> What to produce: Your answer is the listing, printed exactly as given.

> Exercise input:
*-*-*
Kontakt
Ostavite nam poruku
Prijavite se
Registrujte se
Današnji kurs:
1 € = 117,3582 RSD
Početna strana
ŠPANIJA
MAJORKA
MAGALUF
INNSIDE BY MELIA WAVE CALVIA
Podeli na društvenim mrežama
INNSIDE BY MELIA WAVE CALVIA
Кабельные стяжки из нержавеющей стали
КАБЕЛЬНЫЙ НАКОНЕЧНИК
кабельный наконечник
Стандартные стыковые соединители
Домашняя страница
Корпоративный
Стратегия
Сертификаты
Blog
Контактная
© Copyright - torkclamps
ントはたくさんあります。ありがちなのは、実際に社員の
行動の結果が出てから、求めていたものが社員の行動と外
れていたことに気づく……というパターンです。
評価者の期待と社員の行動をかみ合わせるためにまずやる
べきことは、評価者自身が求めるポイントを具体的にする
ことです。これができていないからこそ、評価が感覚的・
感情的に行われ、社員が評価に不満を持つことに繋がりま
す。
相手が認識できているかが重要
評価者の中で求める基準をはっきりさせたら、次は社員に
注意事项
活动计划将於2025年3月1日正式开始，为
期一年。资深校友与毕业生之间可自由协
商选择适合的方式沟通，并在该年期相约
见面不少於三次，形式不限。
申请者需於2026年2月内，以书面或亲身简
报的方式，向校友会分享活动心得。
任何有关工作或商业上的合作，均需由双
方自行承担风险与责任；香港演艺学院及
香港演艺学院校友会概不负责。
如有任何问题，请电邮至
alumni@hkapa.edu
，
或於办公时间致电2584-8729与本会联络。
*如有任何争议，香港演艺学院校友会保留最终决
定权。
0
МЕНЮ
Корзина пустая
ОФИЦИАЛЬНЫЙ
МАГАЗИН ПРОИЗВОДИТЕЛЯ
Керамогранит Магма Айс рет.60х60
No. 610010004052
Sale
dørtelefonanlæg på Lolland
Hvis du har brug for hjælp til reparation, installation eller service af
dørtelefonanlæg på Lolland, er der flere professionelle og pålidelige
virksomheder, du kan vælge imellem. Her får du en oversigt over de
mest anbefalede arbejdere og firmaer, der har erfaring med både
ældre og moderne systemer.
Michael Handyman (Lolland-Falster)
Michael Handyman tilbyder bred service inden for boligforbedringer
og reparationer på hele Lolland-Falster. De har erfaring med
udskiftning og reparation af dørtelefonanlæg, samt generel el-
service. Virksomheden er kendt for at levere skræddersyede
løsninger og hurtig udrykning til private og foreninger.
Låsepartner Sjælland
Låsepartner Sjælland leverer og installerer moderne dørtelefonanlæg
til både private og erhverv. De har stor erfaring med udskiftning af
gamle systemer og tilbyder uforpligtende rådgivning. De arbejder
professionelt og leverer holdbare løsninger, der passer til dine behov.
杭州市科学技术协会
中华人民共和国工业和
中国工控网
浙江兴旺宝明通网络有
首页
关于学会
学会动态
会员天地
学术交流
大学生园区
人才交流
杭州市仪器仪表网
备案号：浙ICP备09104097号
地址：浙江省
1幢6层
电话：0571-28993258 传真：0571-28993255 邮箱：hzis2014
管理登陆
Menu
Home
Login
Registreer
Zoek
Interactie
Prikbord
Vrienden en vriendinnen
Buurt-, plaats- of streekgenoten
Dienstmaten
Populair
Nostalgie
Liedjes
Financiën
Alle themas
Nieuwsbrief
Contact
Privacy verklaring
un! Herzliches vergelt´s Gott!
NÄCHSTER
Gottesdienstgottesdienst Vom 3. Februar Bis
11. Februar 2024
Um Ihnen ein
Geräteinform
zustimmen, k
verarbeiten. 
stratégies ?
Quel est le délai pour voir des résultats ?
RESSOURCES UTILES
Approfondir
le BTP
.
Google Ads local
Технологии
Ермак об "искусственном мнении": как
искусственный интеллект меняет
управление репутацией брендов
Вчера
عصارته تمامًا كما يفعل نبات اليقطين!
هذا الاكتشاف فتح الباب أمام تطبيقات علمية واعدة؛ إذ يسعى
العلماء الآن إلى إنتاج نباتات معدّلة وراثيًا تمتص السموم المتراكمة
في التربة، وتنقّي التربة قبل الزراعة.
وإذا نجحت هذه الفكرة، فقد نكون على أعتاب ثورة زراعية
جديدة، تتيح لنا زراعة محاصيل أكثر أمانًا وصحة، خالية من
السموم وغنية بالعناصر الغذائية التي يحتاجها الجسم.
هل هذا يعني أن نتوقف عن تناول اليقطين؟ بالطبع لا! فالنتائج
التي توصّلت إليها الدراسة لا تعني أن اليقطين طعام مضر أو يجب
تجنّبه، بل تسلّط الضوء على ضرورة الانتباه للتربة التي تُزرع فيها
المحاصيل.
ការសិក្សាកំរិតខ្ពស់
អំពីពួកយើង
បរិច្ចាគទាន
*-*-*
> Answer area:
Kontakt
Ostavite nam poruku
Prijavite se
Registrujte se
Današnji kurs:
1 € = 117,3582 RSD
Početna strana
ŠPANIJA
MAJORKA
MAGALUF
INNSIDE BY MELIA WAVE CALVIA
Podeli na društvenim mrežama
INNSIDE BY MELIA WAVE CALVIA
Кабельные стяжки из нержавеющей стали
КАБЕЛЬНЫЙ НАКОНЕЧНИК
кабельный наконечник
Стандартные стыковые соединители
Домашняя страница
Корпоративный
Стратегия
Сертификаты
Blog
Контактная
© Copyright - torkclamps
ントはたくさんあります。ありがちなのは、実際に社員の
行動の結果が出てから、求めていたものが社員の行動と外
れていたことに気づく……というパターンです。
評価者の期待と社員の行動をかみ合わせるためにまずやる
べきことは、評価者自身が求めるポイントを具体的にする
ことです。これができていないからこそ、評価が感覚的・
感情的に行われ、社員が評価に不満を持つことに繋がりま
す。
相手が認識できているかが重要
評価者の中で求める基準をはっきりさせたら、次は社員に
注意事项
活动计划将於2025年3月1日正式开始，为
期一年。资深校友与毕业生之间可自由协
商选择适合的方式沟通，并在该年期相约
见面不少於三次，形式不限。
申请者需於2026年2月内，以书面或亲身简
报的方式，向校友会分享活动心得。
任何有关工作或商业上的合作，均需由双
方自行承担风险与责任；香港演艺学院及
香港演艺学院校友会概不负责。
如有任何问题，请电邮至
alumni@hkapa.edu
，
或於办公时间致电2584-8729与本会联络。
*如有任何争议，香港演艺学院校友会保留最终决
定权。
0
МЕНЮ
Корзина пустая
ОФИЦИАЛЬНЫЙ
МАГАЗИН ПРОИЗВОДИТЕЛЯ
Керамогранит Магма Айс рет.60х60
No. 610010004052
Sale
dørtelefonanlæg på Lolland
Hvis du har brug for hjælp til reparation, installation eller service af
dørtelefonanlæg på Lolland, er der flere professionelle og pålidelige
virksomheder, du kan vælge imellem. Her får du en oversigt over de
mest anbefalede arbejdere og firmaer, der har erfaring med både
ældre og moderne systemer.
Michael Handyman (Lolland-Falster)
Michael Handyman tilbyder bred service inden for boligforbedringer
og reparationer på hele Lolland-Falster. De har erfaring med
udskiftning og reparation af dørtelefonanlæg, samt generel el-
service. Virksomheden er kendt for at levere skræddersyede
løsninger og hurtig udrykning til private og foreninger.
Låsepartner Sjælland
Låsepartner Sjælland leverer og installerer moderne dørtelefonanlæg
til både private og erhverv. De har stor erfaring med udskiftning af
gamle systemer og tilbyder uforpligtende rådgivning. De arbejder
professionelt og leverer holdbare løsninger, der passer til dine behov.
杭州市科学技术协会
中华人民共和国工业和
中国工控网
浙江兴旺宝明通网络有
首页
关于学会
学会动态
会员天地
学术交流
大学生园区
人才交流
杭州市仪器仪表网
备案号：浙ICP备09104097号
地址：浙江省
1幢6层
电话：0571-28993258 传真：0571-28993255 邮箱：hzis2014
管理登陆
Menu
Home
Login
Registreer
Zoek
Interactie
Prikbord
Vrienden en vriendinnen
Buurt-, plaats- of streekgenoten
Dienstmaten
Populair
Nostalgie
Liedjes
Financiën
Alle themas
Nieuwsbrief
Contact
Privacy verklaring
un! Herzliches vergelt´s Gott!
NÄCHSTER
Gottesdienstgottesdienst Vom 3. Februar Bis
11. Februar 2024
Um Ihnen ein
Geräteinform
zustimmen, k
verarbeiten. 
stratégies ?
Quel est le délai pour voir des résultats ?
RESSOURCES UTILES
Approfondir
le BTP
.
Google Ads local
Технологии
Ермак об "искусственном мнении": как
искусственный интеллект меняет
управление репутацией брендов
Вчера
عصارته تمامًا كما يفعل نبات اليقطين!
هذا الاكتشاف فتح الباب أمام تطبيقات علمية واعدة؛ إذ يسعى
العلماء الآن إلى إنتاج نباتات معدّلة وراثيًا تمتص السموم المتراكمة
في التربة، وتنقّي التربة قبل الزراعة.
وإذا نجحت هذه الفكرة، فقد نكون على أعتاب ثورة زراعية
جديدة، تتيح لنا زراعة محاصيل أكثر أمانًا وصحة، خالية من
السموم وغنية بالعناصر الغذائية التي يحتاجها الجسم.
هل هذا يعني أن نتوقف عن تناول اليقطين؟ بالطبع لا! فالنتائج
التي توصّلت إليها الدراسة لا تعني أن اليقطين طعام مضر أو يجب
تجنّبه، بل تسلّط الضوء على ضرورة الانتباه للتربة التي تُزرع فيها
المحاصيل.
ការសិក្សាកំរិតខ្ពស់
អំពីពួកយើង
បរិច្ចាគទាន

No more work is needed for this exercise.